I need a genetic clustering algorithm completely.
You had posted only the available java files ,so can u please help me regarding this.

Sujit Pal said...

Hi $!V@, what I have in here is about all I know about Genetic Clustering. The full source code is available in my JTMT project.

$!\/@ said...

Well i had a error when running this jtmt. unable to import org.apache.commons....


So can u please help me

and also you used list in the code- can you specify the concept behind that because i dont know.....

And my project is clustering using genetic algorithm.So your's is very helpful to me for having a clearcut idea regarding what is what.Thanks again for providing such an information

Sujit Pal said...

All the JARs used are also available in the lib directory of jtmt. I want to move jtmt back from mvn to ant once I get some time, because some of the jars I use are not in any maven2 repository, so its more convenient using ant and supplying all the jars. I know that doesn't help you much right now but you can look at which jar file you need using a command like this:

for i in `/bin/ls *jar`; do
echo $i
jar tvf $i | grep "class/to/Import.class"
done

then put it into your local maven repo like so:
mvn install:install-file -DgroupId=whatever.is.in.pom -DartifactId=whatever.is.in.pom -Dversion=whatever.is.in.pom -Dpackaging=jar -Dfile=/file/in/lib/dir.jar

I'll move jtmt from mvn to ant next week (so I don't have to write these instructions :-)) if you want to wait.

Unknown said...

dear pal,
I work now in a project on Clustering by Committee Algorithm with java. Perhaps you have information or codes about this algorithm? You have very useful information about algorithms. I would be very grateful for any help. Greetings from Turkey

Sujit Pal said...

Hi Gokhan, I did not know of the CBC algorithm, thanks for pointing me to it. As you can guess, I don't have any code or information about it since I don't know anything about it :-). Sorry about that, but thank you for the pointer, I will definitely take a look at it and see what it entails.

$!\/@ said...

You said that you will move the repository from mvn to ant. Is it completed ????
If so please update that in jtmt

Sujit Pal said...

Yes, I now have both build mechanisms (not repositories) supported (ie mvn and ant). There is a build.xml which will allow you to compile and run single unit tests, and all the relevant JARs are in the lib subdirectory.

arivu said...

please post your k-means cluster algorithm package sir. please help me sir......

Sujit Pal said...

Hi arivu, all the code for this set of projects are available on my JTMT project. Specifically the code for my KMeans clusterer can be found here.

Anonymous said...

Wow, this is a great find..

I cannot wait to try this.

Thanks again.

Sujit Pal said...

You are welcome, but this was just me trying out different algorithms in an effort to understand them. You may prefer to use more mature algorithms available from projects such as Apache Mahout, Weka or Mallet, to name a few.

Anonymous said...

Hello Sujit. Thanks for posting this code. Looks very interesting and I would love to give it a try.

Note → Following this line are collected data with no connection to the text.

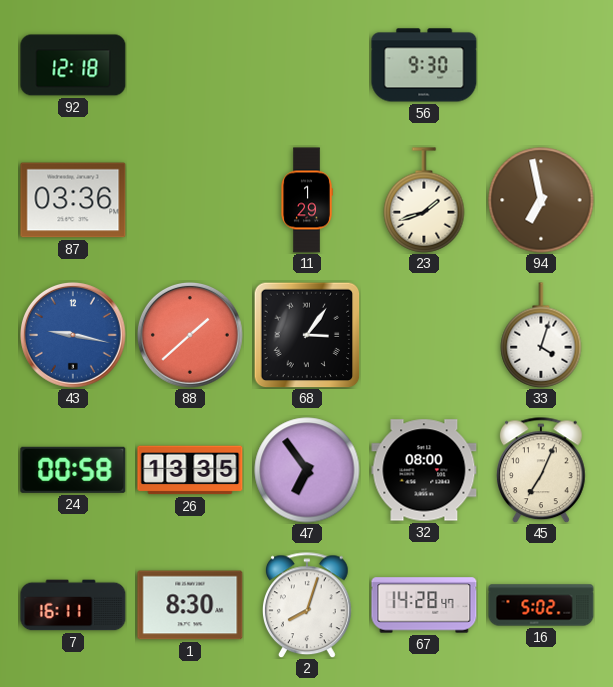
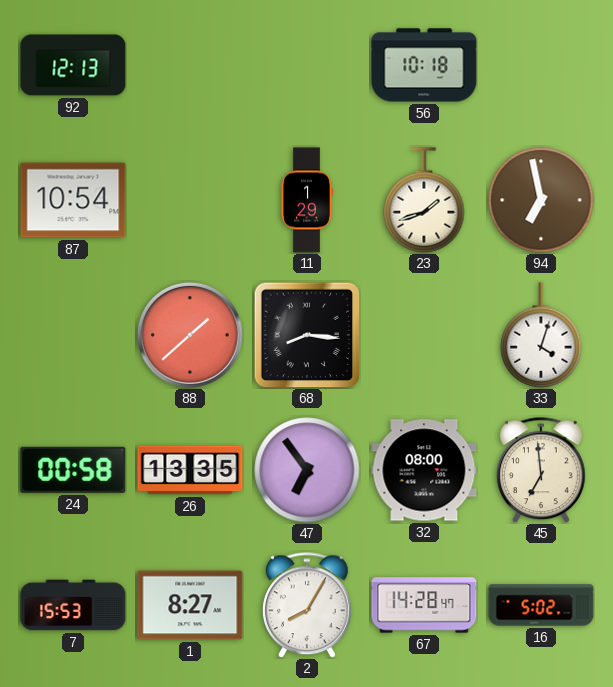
92: 12:18 -> 12:13
56: 9:30 -> 10:18
87: 03:36 -> 10:54
43: 9:17 -> none
68: 3:06 -> 8:16
45: 7:04 -> 6:59
7: 16:11 -> 15:53
1: 8:30 -> 8:27
2: 8:03 -> 8:05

I would appreciate if you could provide instruction on how to compile and run the code (and in which environment).

Many Thanks!

Sujit Pal said...

Thanks for your kind words. All this code is available in the SVN repo for the jtmt.sf.net project - its a mvn+ant project so it should be fairly simple to set up.

Anonymous said...

Thank you very much for the quick reply. I've downloaded the files but I am not familiar with these tools, so if you could provide a step by step guide to compile your project (or point me to a one) that would be very kind of you!

Sujit Pal said...

The build tool is ant (ant.apache.org), you can compile using ant compile.

Anonymous said...

Hello sujit,
I am planning to do a project in quality threshold clustering.Can you provide me with the full source code?
This blog is awesome...

Sujit Pal said...

Thanks for the kind words. All the source code for this blog post is at jtmt.sf.net. Good luck with your project.

Anonymous said...

Hi Sujit,

Is there anyway I can run your code.
I want to run code of Genetic Algorithm.
I cannnot find any way any main method anywhere.

Please help.

Sujit Pal said...

Yes, you can run my code using the provided JUnit test. If you would prefer running it using a main() method, you could use the body of the test to create one.